Here’s the thing: we get very wrapped up in the idea of wanting a baby, and by “we” I mean us, the girls who, for months and even years, chart our cycles and take our morning temperature like some religious ritual and examine our bodily fluids like we’re reading the future; and by “baby” I mean pregnancy, because ultimately, it isn’t really a baby we want. We just don’t know it isn’t what we want, because for all the months it takes us to conceive one, it’s all we can think about. And for those of us lucky enough to actually knock ourselves up, we fixate on this being inside us and our preparation for its arrival. But for me, at least, the baby part lasted all of the two days I was in the hospital. I remember very clearly the day I brought her home: I am sitting in the chair in her room, holding her tiny swaddled form on my lap, and I am on the phone scheduling her first appointment with the pediatrician. I say aloud to the nurse, “I need to make an appointment for my daughter,” and when I hang up I am stunned and overwhelmed by what I just heard come out of my own mouth. I say it again to myself, over and over in my head, like a mantra. Daughter, daughter, daughter. Sure, at the time she was a baby, but even in the two days since her birth she had changed, and in that word I could already see the years stretched out before me, the worry and the frustration and the pure joy and the overwhelming love. She would be my baby for a few months, but she would always be my child, my daughter. It occurred to me in that moment that I had never actually wanted a baby. Ultimately I had been yearning for this more complicated and complex thing, this three-dimensional being with a personality and a mind of her own, and here she is, every single day, a person. I think about my mom and wonder if she misses the infant and toddler versions of my sisters and me, or does she, like me, look at us and think, Daughters, daughters, look at all my daughters!

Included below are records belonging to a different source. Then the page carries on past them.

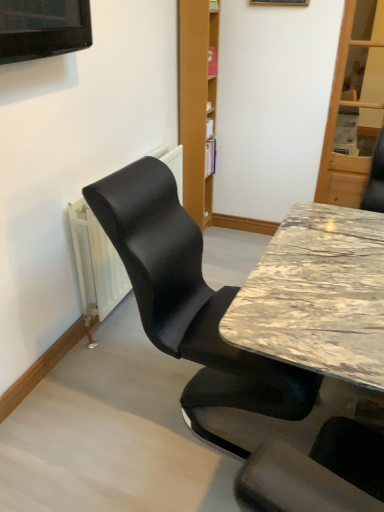 Question: Can you confirm if black leather chair at left is positioned to the right of marble table at center?

Choices:
 (A) yes
 (B) no

Answer: (B)

Question: Can you see black leather chair at left touching marble table at center?

Choices:
 (A) no
 (B) yes

Answer: (A)

Question: Is black leather chair at left smaller than marble table at center?

Choices:
 (A) yes
 (B) no

Answer: (A)

Question: Can you confirm if black leather chair at left is wider than marble table at center?

Choices:
 (A) yes
 (B) no

Answer: (A)

Question: Is black leather chair at left far from marble table at center?

Choices:
 (A) no
 (B) yes

Answer: (A)

Question: From a real-world perspective, is wooden bookshelf at upper center above or below black leather chair at left?

Choices:
 (A) above
 (B) below

Answer: (A)

Question: Based on their positions, is wooden bookshelf at upper center located to the left or right of black leather chair at left?

Choices:
 (A) right
 (B) left

Answer: (B)

Question: From their relative heights in the image, would you say wooden bookshelf at upper center is taller or shorter than black leather chair at left?

Choices:
 (A) short
 (B) tall

Answer: (A)

Question: Looking at their shapes, would you say wooden bookshelf at upper center is wider or thinner than black leather chair at left?

Choices:
 (A) wide
 (B) thin

Answer: (B)

Question: Is metallic gold picture frame at upper center in front of or behind black leather chair at left in the image?

Choices:
 (A) front
 (B) behind

Answer: (B)

Question: From a real-world perspective, relative to black leather chair at left, is metallic gold picture frame at upper center vertically above or below?

Choices:
 (A) above
 (B) below

Answer: (A)

Question: Is point (271, 0) positioned closer to the camera than point (158, 174)?

Choices:
 (A) closer
 (B) farther

Answer: (B)

Question: Which is correct: metallic gold picture frame at upper center is inside black leather chair at left, or outside of it?

Choices:
 (A) outside
 (B) inside

Answer: (A)

Question: From the image's perspective, is black leather chair at left located above or below wooden bookshelf at upper center?

Choices:
 (A) above
 (B) below

Answer: (B)

Question: Would you say black leather chair at left is to the left or to the right of wooden bookshelf at upper center in the picture?

Choices:
 (A) left
 (B) right

Answer: (B)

Last night as I looked at the picture of my kid and my dog sharing a moment on the blanket, I glanced over at Mia, who loves examining my computer and was trying to catch a glimpse, and said, “Look at how little you were!” And then, frustrated because she couldn’t climb my leg, she let out an angry trill, and when I picked her up she wrapped her arms around my neck and said “MAma,” and her emphasis on that first syllable sounded a little like, “FINALLY!” and I thought, That’s my girl. That’s my daughter. She is every dream I’ve ever dreamed, and all the love I am capable of feeling, and all the joy in my life, and all the sorrow and all the fear, and I can say truthfully that I don’t have time to miss three or six or nine months ago, because every single day she grows in every sense of the word, and my dreams and love and joy and sorrow and fear grow right along with her. I am too busy marveling at who she is in this moment to miss who she used to be. She is like Midas, only the wealth she creates isn’t material, and yet, I am the richest woman in the world.
My God, HD, this is so absolutely, perfectly, achingly right. This is how I feel, too. And if I have moments of nostalgia they are quickly eclipsed by the wonder of my daughter and the person she is becoming.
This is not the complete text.